Concepts and Architecture

This page introduces concepts in Trains and the Trains architecture.

Tasks

The Task class is the Trains Python Client package multipurpose class which supports experimentation and various workflows. In experimentation, a Task object connects your experiment code to Trains Server, where Trains stores it. All the parts of an experiment connect to a Task. This includes models, hyperparameters, and logging. A Task is, effectively, an experiment in Trains. Once it is stored in Trains Server, you can rerun the Task (experiment), reproduce it, and tune it.

Task types

Trains supports multiple Task types for different workflows. When initializing a Task, set the Task type using the Task.init method, task_type parameter.
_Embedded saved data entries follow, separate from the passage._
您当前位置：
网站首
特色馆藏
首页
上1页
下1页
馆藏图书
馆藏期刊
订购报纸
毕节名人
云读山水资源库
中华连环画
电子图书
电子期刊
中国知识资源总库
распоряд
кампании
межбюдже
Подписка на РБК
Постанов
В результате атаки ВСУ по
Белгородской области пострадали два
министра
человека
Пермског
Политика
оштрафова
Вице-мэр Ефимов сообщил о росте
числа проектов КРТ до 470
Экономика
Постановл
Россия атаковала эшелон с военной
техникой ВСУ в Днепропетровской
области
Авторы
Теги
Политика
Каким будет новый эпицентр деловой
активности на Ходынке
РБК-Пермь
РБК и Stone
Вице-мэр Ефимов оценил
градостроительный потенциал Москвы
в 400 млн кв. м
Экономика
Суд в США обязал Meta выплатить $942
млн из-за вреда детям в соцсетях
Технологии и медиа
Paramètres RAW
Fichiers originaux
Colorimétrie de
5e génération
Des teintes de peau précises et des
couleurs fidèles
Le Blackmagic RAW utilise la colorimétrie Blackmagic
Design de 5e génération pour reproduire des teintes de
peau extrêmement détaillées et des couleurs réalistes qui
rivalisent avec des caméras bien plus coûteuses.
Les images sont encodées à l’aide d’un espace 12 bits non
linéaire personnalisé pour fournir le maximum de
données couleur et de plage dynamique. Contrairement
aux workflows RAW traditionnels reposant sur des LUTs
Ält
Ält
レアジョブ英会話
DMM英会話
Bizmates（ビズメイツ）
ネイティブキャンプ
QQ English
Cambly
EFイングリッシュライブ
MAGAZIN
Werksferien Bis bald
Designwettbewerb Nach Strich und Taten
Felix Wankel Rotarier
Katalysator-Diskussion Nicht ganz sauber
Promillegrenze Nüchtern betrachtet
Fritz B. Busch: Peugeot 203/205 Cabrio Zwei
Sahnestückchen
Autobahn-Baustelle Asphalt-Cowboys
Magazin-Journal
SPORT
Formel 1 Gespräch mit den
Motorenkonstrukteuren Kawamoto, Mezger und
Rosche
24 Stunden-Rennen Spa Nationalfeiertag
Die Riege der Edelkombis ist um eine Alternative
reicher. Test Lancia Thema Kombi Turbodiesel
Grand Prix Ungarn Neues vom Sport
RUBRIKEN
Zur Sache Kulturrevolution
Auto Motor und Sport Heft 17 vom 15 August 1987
The Task types you can set for task_type include:

  • Task.TaskTypes.training (Default)
  • Task.TaskTypes.testing
  • Task.TaskTypes.application
  • Task.TaskTypes.controller
  • Task.TaskTypes.data_processing
  • Task.TaskTypes.inference
  • Task.TaskTypes.monitor
  • Task.TaskTypes.optimizer
  • Task.TaskTypes.qc
  • Task.TaskTypes.service
  • Task.TaskTypes.custom

Logging

Trains supports automatic logging (automatic when you initialize a Task object) and explicit reporting (calls to the Trains Python Client package Logger class methods).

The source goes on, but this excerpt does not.